The following is an excerpt from the introduction to this article: Cardiovascular disease is a generic term that refers to any illness or disorder that involves the heart and its vessels or the blood vessels of the body. Cardiovascular disease has been accepted as the leading cause of death worldwide. According to the Centers for Disease Control’s National Vital Statistics Reports, twenty six percent of deaths in 2006, 631,636 in total, were caused by diseases of the heart (Heron et al. 2009).

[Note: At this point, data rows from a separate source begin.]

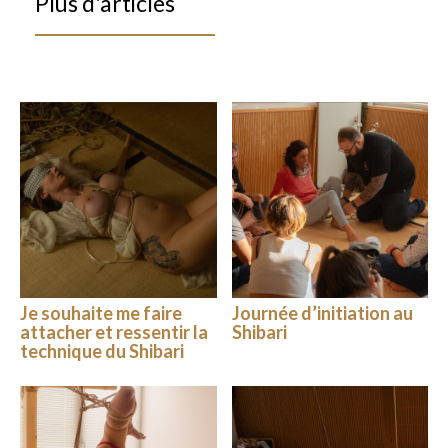
Plus d'articles
Je souhaite me faire
Journée d’initiation au
attacher et ressentir la
Shibari
technique du Shibari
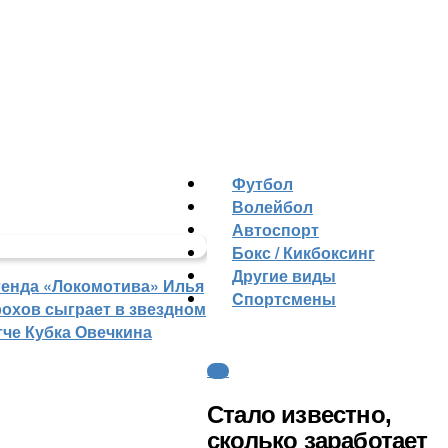
Футбол
Волейбол
Автоспорт
Бокс / Кикбоксинг
Другие виды
генда «Локомотива» Илья
Cпортсмены
рохов сыграет в звездном
тче Кубка Овечкина
КХЛ
Стало известно,
сколько заработает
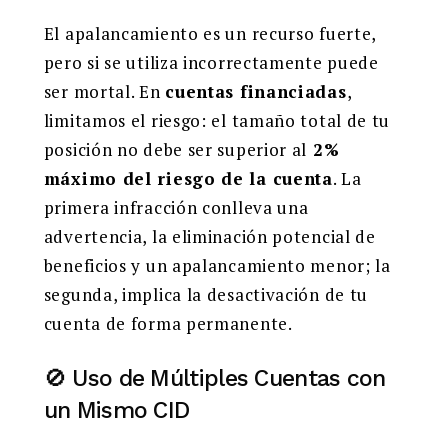
El apalancamiento es un recurso fuerte,
pero si se utiliza incorrectamente puede
ser mortal. En
cuentas financiadas
,
limitamos el riesgo: el tamaño total de tu
posición no debe ser superior al
2%
máximo del riesgo de la cuenta
. La
primera infracción conlleva una
advertencia, la eliminación potencial de
beneficios y un apalancamiento menor; la
segunda, implica la desactivación de tu
cuenta de forma permanente.
🚫 Uso de Múltiples Cuentas con
un Mismo CID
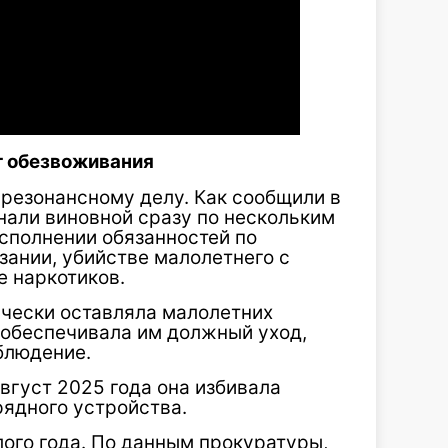
т обезвоживания
 резонансному делу. Как сообщили в
али виновной сразу по нескольким
сполнении обязанностей по
зании, убийстве малолетнего с
е наркотиков.
чески оставляла малолетних
 обеспечивала им должный уход,
блюдение.
август 2025 года она избивала
рядного устройства.
ого года. По данным прокуратуры,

One of the most common of all cardiovascular diseases is Ischaemic Heart Disease. This coronary artery disease often leads to Acute Myocardial Infarction, more commonly known as a heart attack. An ischemia occurs when an organ is receiving an insufficient supply of blood, often caused by a clogged artery (De Milto 2006). Atherosclerosis and blood clots in some of the larger coronary arteries are the most common condition to block coronary circulation. Coronary arteries take rise from the root of the aorta and spread out over the epicardium. These arteries branch out into energy hungry cardiac muscle, the myocardium, to supply it with oxygen and nutrients. The blockage of these deep arteries is known as myocardial ischemia. When ischemia to a specific region is severe, injury occurs (American Heart Association 2008). When blockage results in cell death, the condition is called an infarction.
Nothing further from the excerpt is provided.